Possibile, diceva la denuncia dei cittadini, che a questa donna, irresponsabile, malata, depressa, instabile, sia concesso di avere un figlio, quando esiste una legge che non consente a persone giudicate mentalmente instabili di accedere alle fecondazioni assistite?

Si trattò, qualcuno lo avrà letto, di un processo memorabile che si concluse con un verdetto che non si può non considerare una delle più mirabili intuizioni della nostra Corte di Giustizia, tra l’altro ormai prossima ad essere sostituita dalla Commissione di Bioetica. La legge, si diceva nel verdetto, ha giudicato e regolamentato i comportamenti etici nel campo della fertilità artificiale, fertilità che occupa un terreno assolutamente finitimo a quello della fertilità naturale.

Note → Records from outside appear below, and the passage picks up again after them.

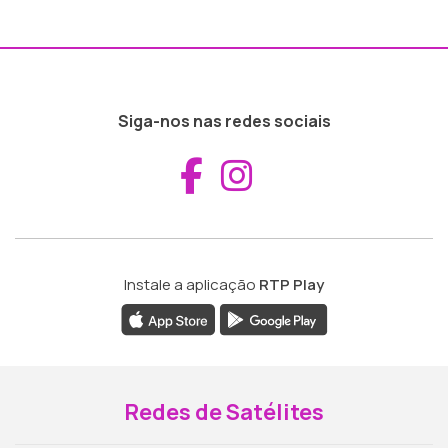
Siga-nos nas redes sociais
Aceder ao Fac
Aceder ao I
Instale a aplicação
RTP Play
Redes de Satélites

Era evidentemente già nelle intenzioni del legislatore creare l’occasione per lasciare che le norme tracimassero da un terreno all’altro. Dunque, concludeva la sentenza, non è pensabile che le regole imposte alla fertilità artificiale non valgano anche per quella naturale.

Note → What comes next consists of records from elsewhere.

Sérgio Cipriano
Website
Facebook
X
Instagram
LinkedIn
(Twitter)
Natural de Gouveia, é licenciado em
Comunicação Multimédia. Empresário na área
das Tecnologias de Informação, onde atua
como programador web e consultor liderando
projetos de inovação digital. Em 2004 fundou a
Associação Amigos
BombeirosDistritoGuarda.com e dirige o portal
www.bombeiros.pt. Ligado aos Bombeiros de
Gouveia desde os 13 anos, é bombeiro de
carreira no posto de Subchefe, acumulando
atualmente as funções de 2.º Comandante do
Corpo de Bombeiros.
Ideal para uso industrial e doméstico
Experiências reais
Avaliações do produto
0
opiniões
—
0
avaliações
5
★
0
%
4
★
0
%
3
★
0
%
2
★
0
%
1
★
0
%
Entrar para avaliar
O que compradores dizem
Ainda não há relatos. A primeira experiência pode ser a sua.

La sentenza fu certamente discussa, forse anche aspramente, da alcuni, ma venne complessivamente accettata e approvata. Perché, in quei pochi anni, il senso della morale comune aveva accolto il significato delle nuove regole e ne aveva facilitato e sollecitato la tracimazione.

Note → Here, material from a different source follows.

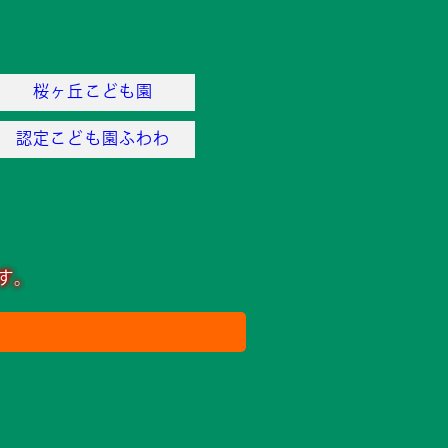
桜ヶ丘こども園
認定こども園ふわわ
す。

La storia può finire qui, perché in questo breve preambolo stanno già le ragioni e le motivazioni del nostro giudizio. La storia può finire qui e noi possiamo concludere serenamente, in pace con la nostra coscienza, chiedendo alle nostre imputate di accettare con gratitudine una sentenza che si ispira molto più alla pietà che al rigore della legge. Chiedendo ad Anna di accettare di buon grado i prossimi sei anni nella casa-lavoro di Y, con l’unico aggravio di trascorrere i primi cinque anni in isolamento. Chiedendo ad Elena di considerare serenamente l’equità di una pena che le farà passare solo tre anni nella clausura di D. Chiedendo a Yvonne di capire il valore terapeutico di una pena che la confinerà per non più di un anno nella casa di salute per malati mentali di S. Naturalmente, le loro gravidanze si dovranno concludere prima del termine naturale e dopo gli interventi chirurgici i bambini saranno assegnati a buone famiglie cristiane. Le tre donne saranno castrate, ma potranno ricevere terapie ormonali sostitutive. Non sono previste pene per i loro complici, tutti rei confessi e testimoni volontari. Non è necessario alcun voto, signori consiglieri, perché i loro cenni d’assenso sono stati registrati dalle telecamere. Mi dicono che c’è un problema che la riguarda, Commissario R, perché pare che alcune sue espressioni non possano essere considerate “commenti favorevoli” e che tutta la sua fase d’ascolto debba essere oggetto di valutazione da parte degli psicologi. Mi spiace per lei, Commissario. Naturalmente, nulla di personale.